Emotional Wellbeing

Psychology

Self Improvement

Mandy Kloppers

How to question your beliefs

We all have an inner critic that puts us down and fills us with self doubt. The first step in dealing with this is identifying what the negative thoughts are that you are listening to. Many of us have negative thoughts swirling around constantly and many of these thoughts are below our conscious radar. In other words, we don’t often realize that we are brainwashing ourselves with nonsense thinking that is exactly that – just thoughts.
It’s very important to figure out how much negativity you are feeding yourself because it affects the quality of our lives far more than many of us realize.

Your core beliefs can impact every aspect of your life, from self-image to career aspirations to your sense of what’s right and wrong. And though you may sometimes be aware of your core beliefs, they often come through in your behaviors in an unconscious way.

Once you identify a self-defeating belief (for example: I will never be successful), you can question it to see if it is true for you, don’t automatically accept thoughts as fact..

Here are some examples of potentially positive core beliefs:

  • “People are essentially kind.”
  • “If I work hard, I will be successful.”
  • “I deserve to be loved.”
  • “Every setback is a learning opportunity.”

On the other hand, here are some examples of core beliefs that may cause you distress:

  • “I don’t fit in.”
  • “The world is a dangerous place.”
  • “Nobody likes me.”
  • “People are essentially selfish.”
  • “If I love someone, they will leave me.”
Difference between core beliefs and cognitive distortions

Cognitive distortions are linked to some of your core beliefs, but they’re not quite the same thing.

A core belief is a fixed thought or idea that affects how you see the world. It can be positive, negative, or neutral.

A cognitive distortion, on the other hand, is an exaggerated thought pattern that develops over time and isn’t based on any actual evidence. It typically makes you see situations as being more negative than they really are.

Some examples of cognitive distortions include:

  • Catastrophizing: assuming the worst case scenario in every situation
  • Overgeneralization: applying the outcome of one situation to all situations
  • Personalization: thinking you’re fully responsible for everything that happens around you

Challenging and fixing cognitive distortions is one of the goals of CBT.

 

Here are some questions to ask yourself to help you break out from false beliefs that limit you in life:

1) Write down the belief. Ask yourself, “Is that true?” Can you think of examples in your life that contradict that belief?
2) Why do I believe that? What seems true about this belief? How does it help me to believe this negative idea of myself?
3) What might happen if I did not believe that belief? Let your imagination go with this one. Write freely.
4) If that belief disappeared, would that be okay? The answer to this one may surprise you.
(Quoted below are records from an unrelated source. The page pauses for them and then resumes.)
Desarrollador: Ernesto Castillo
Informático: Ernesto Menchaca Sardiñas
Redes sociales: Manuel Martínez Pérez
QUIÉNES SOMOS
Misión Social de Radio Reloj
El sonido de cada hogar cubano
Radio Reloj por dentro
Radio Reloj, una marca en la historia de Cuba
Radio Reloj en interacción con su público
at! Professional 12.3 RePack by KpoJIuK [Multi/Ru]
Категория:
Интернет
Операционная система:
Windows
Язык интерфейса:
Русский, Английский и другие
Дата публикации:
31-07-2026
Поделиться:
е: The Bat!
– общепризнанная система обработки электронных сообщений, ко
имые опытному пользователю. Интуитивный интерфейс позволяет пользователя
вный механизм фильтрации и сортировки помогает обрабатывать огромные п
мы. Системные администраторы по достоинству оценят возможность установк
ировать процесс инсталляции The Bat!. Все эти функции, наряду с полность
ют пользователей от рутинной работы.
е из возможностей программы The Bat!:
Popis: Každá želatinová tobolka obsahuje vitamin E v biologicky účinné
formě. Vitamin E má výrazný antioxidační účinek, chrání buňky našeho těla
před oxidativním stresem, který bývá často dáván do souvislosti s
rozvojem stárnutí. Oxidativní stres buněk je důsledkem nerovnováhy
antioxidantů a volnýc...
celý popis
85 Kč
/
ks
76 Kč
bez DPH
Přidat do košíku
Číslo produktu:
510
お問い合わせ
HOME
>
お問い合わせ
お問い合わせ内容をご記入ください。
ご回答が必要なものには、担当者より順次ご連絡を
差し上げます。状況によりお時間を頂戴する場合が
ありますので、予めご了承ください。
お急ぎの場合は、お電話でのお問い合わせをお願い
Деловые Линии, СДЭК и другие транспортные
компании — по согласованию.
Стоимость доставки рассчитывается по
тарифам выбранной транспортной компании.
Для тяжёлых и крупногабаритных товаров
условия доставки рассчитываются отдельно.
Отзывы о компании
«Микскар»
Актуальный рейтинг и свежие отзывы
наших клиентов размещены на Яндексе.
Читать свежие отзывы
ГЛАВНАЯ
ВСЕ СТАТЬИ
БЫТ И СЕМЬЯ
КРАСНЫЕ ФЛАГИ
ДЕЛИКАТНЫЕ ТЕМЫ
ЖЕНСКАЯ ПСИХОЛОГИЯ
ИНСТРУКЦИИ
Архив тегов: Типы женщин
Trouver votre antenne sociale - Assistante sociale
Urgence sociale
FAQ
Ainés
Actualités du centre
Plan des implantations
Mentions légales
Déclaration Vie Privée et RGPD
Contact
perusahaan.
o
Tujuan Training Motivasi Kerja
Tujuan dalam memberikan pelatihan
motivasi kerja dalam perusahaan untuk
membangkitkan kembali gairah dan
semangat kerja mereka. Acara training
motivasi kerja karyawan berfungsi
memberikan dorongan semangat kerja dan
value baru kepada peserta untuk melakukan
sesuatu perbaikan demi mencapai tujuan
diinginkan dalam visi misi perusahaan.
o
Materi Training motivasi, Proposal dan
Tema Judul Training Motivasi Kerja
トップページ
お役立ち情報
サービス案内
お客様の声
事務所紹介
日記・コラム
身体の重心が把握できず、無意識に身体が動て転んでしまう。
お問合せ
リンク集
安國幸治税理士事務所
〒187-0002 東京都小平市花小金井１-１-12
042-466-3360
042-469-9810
It often leads to the discovery of some fear you may need to work through.

For example: If I am successful then I may lose my friends…

When you change a belief, the private version you have of reality will change too. You will seek different experiences and be attracted to different people. The world is full of possibilities, don’t allow your thinking to stop you from exploring what might very well be yours for the taking.